[About this task] Look through the entries below for the line that contains "Алонсо до некаде", then set down that line and each one after it exactly, through the last.

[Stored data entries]
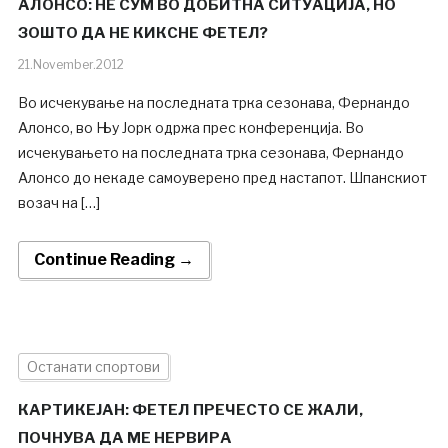
АЛОНСО: НЕ СУМ ВО ДОБИТНА СИТУАЦИЈА, НО
ЗОШТО ДА НЕ КИКСНЕ ФЕТЕЛ?
21.November.2012
Во исчекување на последната трка сезонава, Фернандо
Алонсо, во Њу Јорк одржа прес конференција. Во
исчекувањето на последната трка сезонава, Фернандо
Алонсо до некаде самоуверено пред настапот. Шпанскиот
возач на […]
Continue Reading →
Останати спортови
КАРТИКЕЈАН: ФЕТЕЛ ПРЕЧЕСТО СЕ ЖАЛИ,
ПОЧНУВА ДА МЕ НЕРВИРА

[Response to the task]
Алонсо до некаде самоуверено пред настапот. Шпанскиот
возач на […]
Continue Reading →
Останати спортови
КАРТИКЕЈАН: ФЕТЕЛ ПРЕЧЕСТО СЕ ЖАЛИ,
ПОЧНУВА ДА МЕ НЕРВИРА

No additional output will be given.